Exercise details = The number of lines in the entries below holding the word "Join" is all that is needed here.

Record set =
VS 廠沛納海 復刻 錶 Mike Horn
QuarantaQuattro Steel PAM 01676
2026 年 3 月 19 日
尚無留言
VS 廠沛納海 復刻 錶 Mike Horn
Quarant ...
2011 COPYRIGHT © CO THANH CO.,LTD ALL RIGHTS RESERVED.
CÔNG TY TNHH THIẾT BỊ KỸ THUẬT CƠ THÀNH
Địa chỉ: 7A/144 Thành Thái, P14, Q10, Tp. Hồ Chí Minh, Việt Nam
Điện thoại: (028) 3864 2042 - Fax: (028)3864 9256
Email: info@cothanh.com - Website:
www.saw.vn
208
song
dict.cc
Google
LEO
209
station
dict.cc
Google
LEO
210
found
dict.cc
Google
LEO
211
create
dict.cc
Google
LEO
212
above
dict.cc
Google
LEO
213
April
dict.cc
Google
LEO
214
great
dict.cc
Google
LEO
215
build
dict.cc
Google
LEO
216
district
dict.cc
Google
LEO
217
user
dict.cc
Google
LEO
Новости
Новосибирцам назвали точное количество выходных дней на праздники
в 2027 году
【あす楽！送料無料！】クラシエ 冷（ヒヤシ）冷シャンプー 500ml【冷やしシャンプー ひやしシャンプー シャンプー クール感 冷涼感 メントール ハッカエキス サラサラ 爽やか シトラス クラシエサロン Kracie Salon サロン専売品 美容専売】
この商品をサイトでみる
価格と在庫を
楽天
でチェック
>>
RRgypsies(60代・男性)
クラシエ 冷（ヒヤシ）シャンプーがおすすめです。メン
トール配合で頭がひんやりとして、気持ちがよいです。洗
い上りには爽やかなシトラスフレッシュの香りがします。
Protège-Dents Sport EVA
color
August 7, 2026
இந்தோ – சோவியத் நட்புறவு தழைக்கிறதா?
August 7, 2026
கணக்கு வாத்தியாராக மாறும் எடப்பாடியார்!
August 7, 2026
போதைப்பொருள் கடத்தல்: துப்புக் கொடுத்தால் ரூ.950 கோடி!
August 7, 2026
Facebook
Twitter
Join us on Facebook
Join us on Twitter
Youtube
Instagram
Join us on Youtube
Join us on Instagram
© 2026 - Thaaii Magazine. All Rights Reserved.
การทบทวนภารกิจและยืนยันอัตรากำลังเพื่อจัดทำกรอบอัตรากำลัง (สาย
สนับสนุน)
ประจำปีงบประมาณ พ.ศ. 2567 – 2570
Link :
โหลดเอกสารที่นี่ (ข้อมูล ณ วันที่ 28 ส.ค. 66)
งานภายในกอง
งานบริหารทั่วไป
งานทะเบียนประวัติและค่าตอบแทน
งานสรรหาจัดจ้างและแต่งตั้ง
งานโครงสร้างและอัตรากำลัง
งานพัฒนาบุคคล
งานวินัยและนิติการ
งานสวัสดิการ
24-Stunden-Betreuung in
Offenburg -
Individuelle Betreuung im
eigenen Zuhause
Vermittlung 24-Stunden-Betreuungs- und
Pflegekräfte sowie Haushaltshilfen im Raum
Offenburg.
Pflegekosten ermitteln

Reply to the exercise = 4